Des rêves en quête de lieux d’apaisement.
L’écrivain et penseur sénégalais, Felwine Sarr publie son dernier roman en date, «Les lieux qu’habitent mes rêves» chez Gallimard dans la collection l’arpenteur.
Ce roman d’apprentissage met en scène deux frères jumeaux, Bouhel et Fodé, qui décident de répondre à l’appel du destin en empruntant deux chemins initiatiques totalement différents.
Fodé choisit la sédentarité auprès des siens, pour reprendre le flambeau du sage Kumax, le maître de l’initiation et veiller ainsi à la transmission des traditions spirituelles dans le pays Séeréer. Car «l’outre doit être transvasée, les secrets des Kumax ne doivent pas disparaître.» Menuisier de son état, il épouse Marème, une consultante pour une ONG internationale. Union improbable mais pourtant harmonieuse et bien solide.
Quant à son frère, Bouhel, il suit le chemin de l’exode en Europe et des études en sémiologie et littérature comparée. Il rencontre et tombe amoureux d’Ulga, une étudiante d’origine polonaise et s’embarque à Varsovie où sa vie prend une tournure inattendue. Il est aussi en quête du sens de l’aventure humaine ce qui le conduit à s’intéresser, entre autres, à la mystique chrétienne.
Nous avons aussi le regard, depuis le pays sans limites des Ancêtres, du vieux Ngof qui veille sur les jumeaux.
Le roman est organisé autour de plusieurs narrations mais la voix de Bouhel est tout de même prépondérante, son récit se décline à la première personne du singulier contrairement à ceux des autres personnages dont la narration est introduite à la troisième personne du singulier.
Les chapitres sont extrêmement courts mais très précis. Ils tiennent sur deux à quatre pages. L’auteur se l’explique par « un désir d’ascèse dans l’écriture. Aller juste à l’essentiel. Donner au mot toute sa place et toute son ampleur.« D’après lui «trop de mots tue les mots» ; «une réflexion sur l’économie du langage» nous dira l’économiste. Il faut dire que ce choix a le mérite de faciliter la lecture et la compréhension. Cette concision dans l’expression est rigoureusement travaillée car il ne s’agit pas seulement «de signes qui disent un sens». La puissance de l’évocation, la sonorité suggérée sont tout aussi importantes. Ce qui donne au texte son caractère très poétique. On est proche de l’univers de ces punchlines (phrases chocs) que les artistes hip hop affectionnent tant. Cette recherche du mot juste et l’évocation de la beauté empreingnent le roman d’une douce musicalité encore que la bande-son disséminée tout au long du récit tapissent les voix de Césària Evora et de Wasis Diop entre les lignes. On les entend presque chanter en filigrane !

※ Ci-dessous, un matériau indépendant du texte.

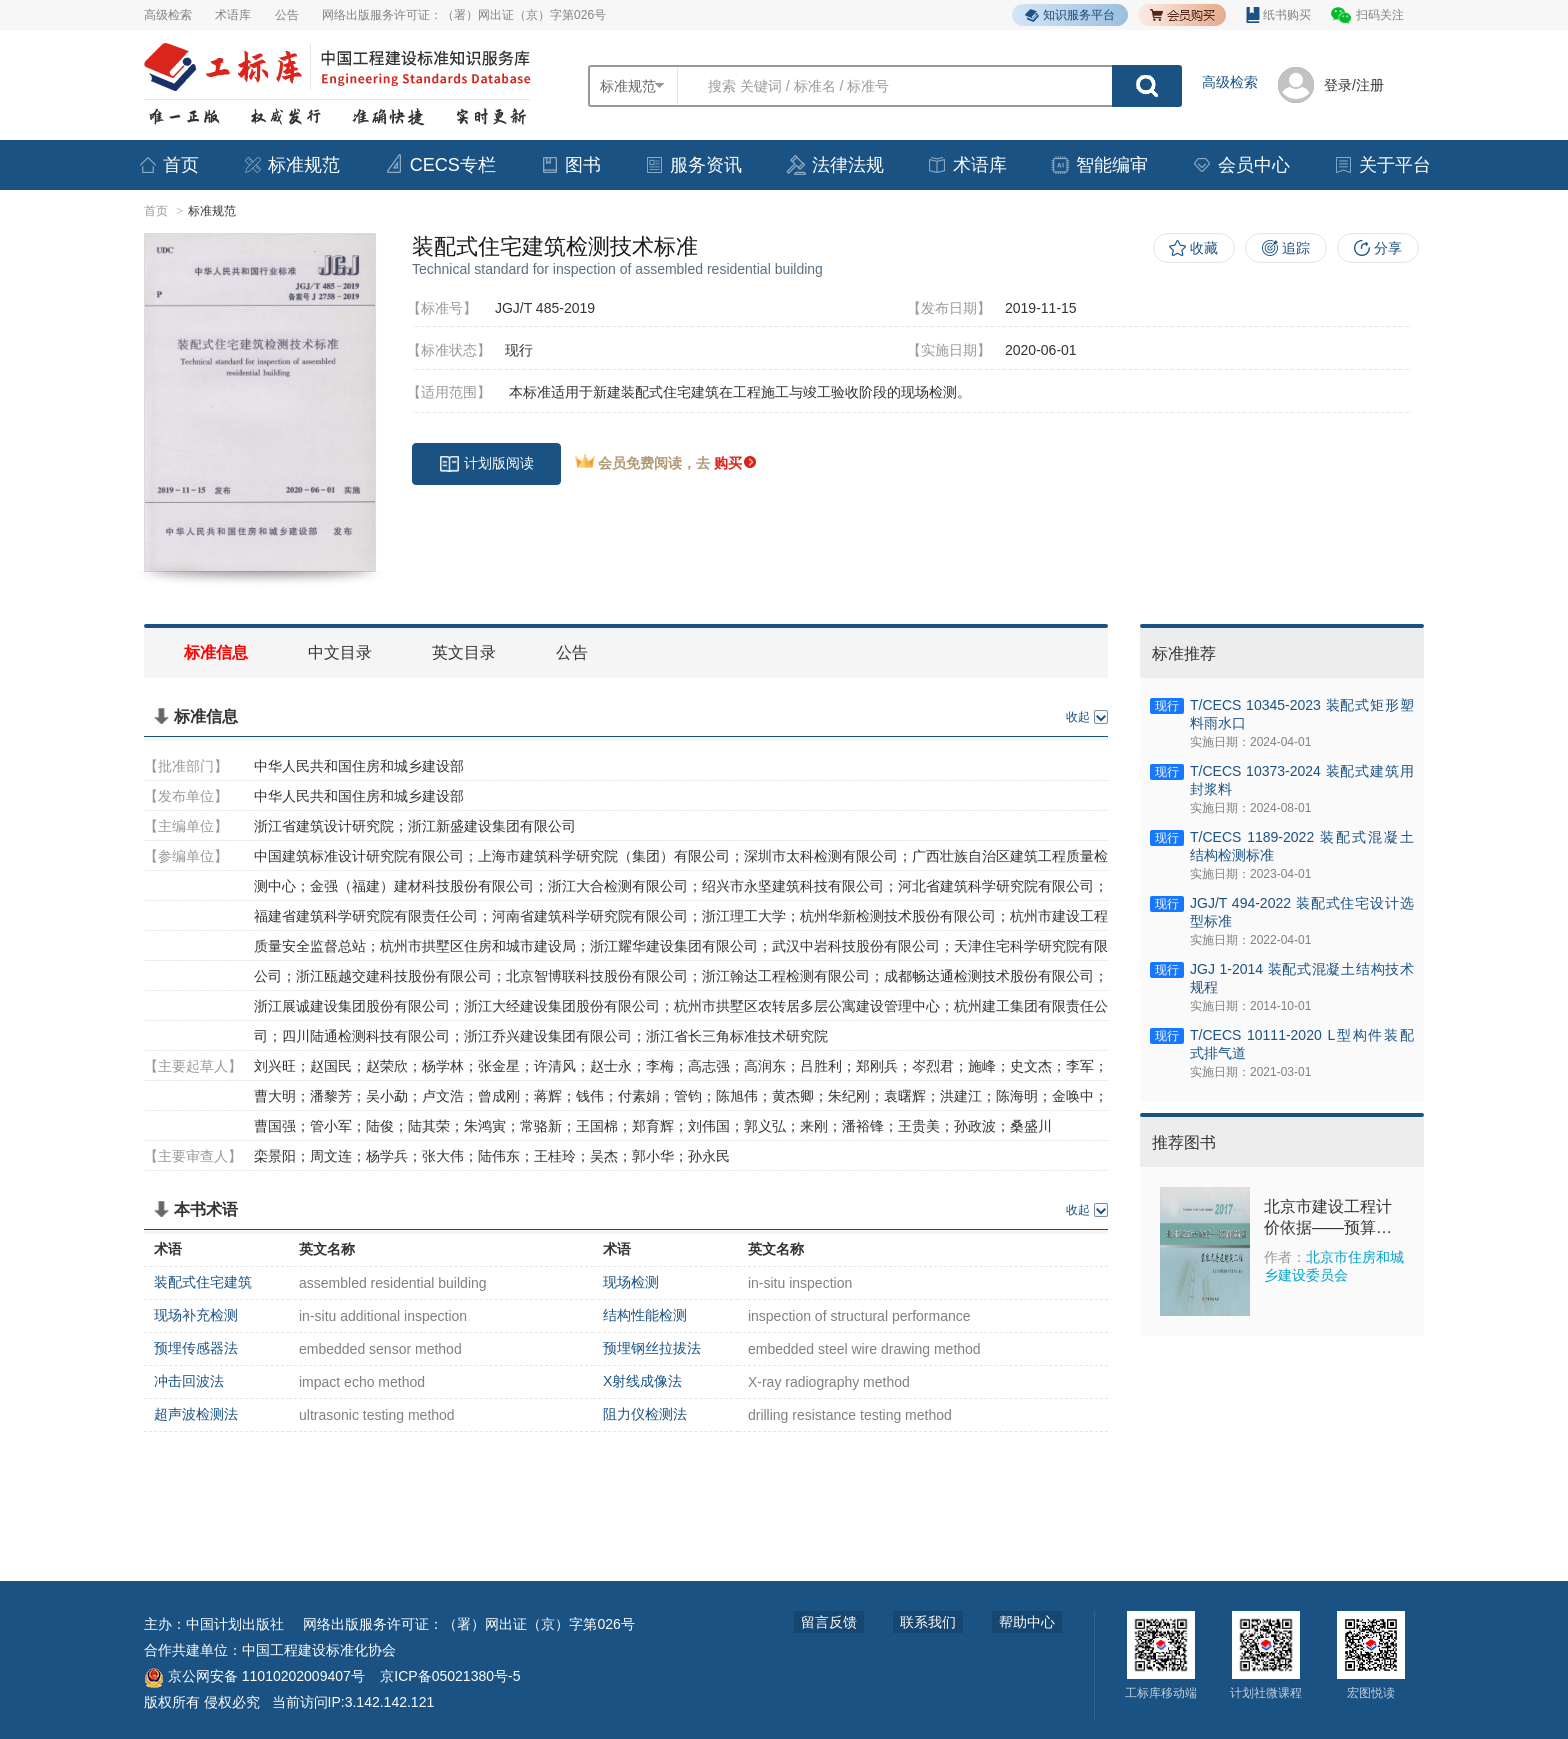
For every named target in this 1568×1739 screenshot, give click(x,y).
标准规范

«Les lieux qu’habitent mes rêves» est aussi une invitation à la méditation sur le sens de la vie. Cette quête du sens est particulièrement présente dans les chapitres dont Bouhel est le narrateur. Lui qui a choisit d’être «le disciple de sa propre compréhension des choses». Lui, né dans le pays Séeréer avec sa complexe et dense spiritualité ; musulman mais pourtant ouvert aux autres traditions spirituelles du monde. «À partir de plusieurs fenêtres, on peut voir le tout». Bouhel étudie les textes de Maître Eckart, Sainte Thérèse d’Àvila. Il part souvent dans le monastère du Marmyal pour «prendre du recul sur la course et le tourbillon» et «replacer l’existence dans le bon sens». Ce cloître est un lieu de silence et de retraite pour notre héros. Ses échanges avec le Frère Tim sont de belles plongées méditatives qui livrent une sagesse universelle non enfermée dans une forme culturelle ou religieuse donnée.
Ainsi, le sens se dévoile sur plusieurs lieux, voilà pourquoi ceux qu’habitent les rêves des personnages se trouvent par le voyage. Un voyage dans l’espace, le temps mais aussi un voyage à l’intérieur de soi pour y trouver la chaleur de l’apaisement.